Make.com for Bookkeepers and Accountants: Automate Client Workflows in 3 Steps

Bookkeepers and accountants lose more billable hours to client chasing than to any actual accounting work. Reminder emails that go unseen. Document requests that get half-answered. Month-end checklists sent manually to a dozen clients. If you run a solo or small bookkeeping practice, Make.com for bookkeepers and accountants is the tool that actually fits how this work moves — not because it markets itself that way, but because its visual workflow builder handles conditional logic, scheduled triggers, and multi-step data routing in exactly the way accounting client workflows demand.
This tutorial builds three real, complete scenarios you can run today: automated reminder emails that escalate when ignored, a document collection workflow that tracks what’s been received, and a monthly close checklist dispatcher that adjusts by client. No placeholders. No “you could also try” suggestions. Just the builds.
If you’re new to Make.com scenarios, the beginner scenario build guide covers the fundamentals before you start here.
Why Make.com Fits Bookkeeping Workflows Better Than Generic Alternatives
Zapier handles simple linear triggers well. But bookkeeping client workflows are rarely linear. You need: “Send a reminder on Monday. If the client responds and attaches a file, log it and stop the sequence. If they don’t respond by Wednesday, send a different email with a firmer tone. If it’s a payroll client, also notify the payroll coordinator.” That’s conditional branching, file detection, and role-based routing — all in one sequence.
Make.com handles this with Routers and Filters natively, without requiring separate Paths apps or premium plan upgrades. The multi-step workflow with filters and routers guide goes deep on this if you want the mechanics first.
For bookkeepers specifically, the Google Sheets, Gmail, Slack, and Notion integrations are the core stack. You likely already use at least two of these. Make connects them without a middleware workaround.
What You’ll Need Before Starting

- A Make.com account (free tier covers all three workflows at low client volume)

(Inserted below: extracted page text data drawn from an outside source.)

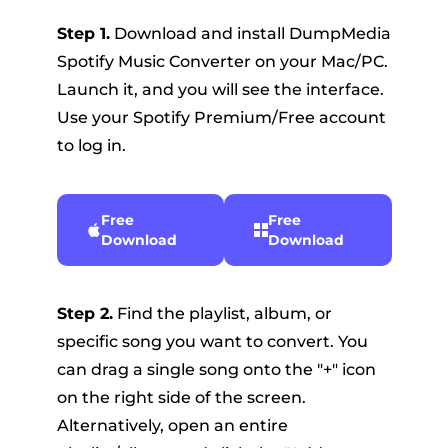
Step 1.
Download and install DumpMedia
Spotify Music Converter on your Mac/PC.
Launch it, and you will see the interface.
Use your Spotify Premium/Free account
to log in.
Free
Free
Download
Download
Step 2.
Find the playlist, album, or
specific song you want to convert. You
can drag a single song onto the "+" icon
on the right side of the screen.
Alternatively, open an entire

- A Google Sheets client roster with at minimum: Client Name, Email, Billing Type (monthly/quarterly), Document Status, Last Contacted date
- Gmail connected as a Make module (OAuth takes about 90 seconds)
- Optional: Slack workspace for internal notifications, Notion for checklist storage
Your Google Sheet is doing the work of a lightweight CRM here. If you’re already using a proper CRM for client tracking, the client management without a CRM post explains how to keep Sheets lean enough to work as a data layer without it becoming a mess.
Workflow 1: Automated Client Reminder Emails With Escalation Logic
This is the highest-ROI workflow for most bookkeepers. You send the same “Hey, I still need your bank statements” email multiple times a month, manually. This scenario handles it on a schedule and escalates automatically.
The Trigger
Use a Scheduled trigger — set it to run every Monday at 8:00 AM. This polls your Google Sheets client roster.
Step-by-Step Build
- Module 1 — Google Sheets: Search Rows. Set it to search your roster where
Document Status=Pending. This returns only clients who haven’t yet delivered what you need. - Module 2 — Google Sheets: Get Cell / Calculate Days. Use a
dateDifferenceformula comparingLast Contactedto today. Output this as a variable calleddays_since_contact. - Module 3 — Router. Create two paths:
- Path A: Filter:
days_since_contactis less than 5. Action: Send a friendly first-touch Gmail (subject: “Quick reminder — docs needed for [Month] close”). - Path B: Filter:
days_since_contactis 5 or more. Action: Send a firmer second-touch Gmail (subject: “Still waiting on your documents — [Month] close at risk”).
- Path A: Filter:
- Module 4 — Google Sheets: Update Row. After each email sends, write today’s date back into
Last Contacted. This prevents double-sending on the next run.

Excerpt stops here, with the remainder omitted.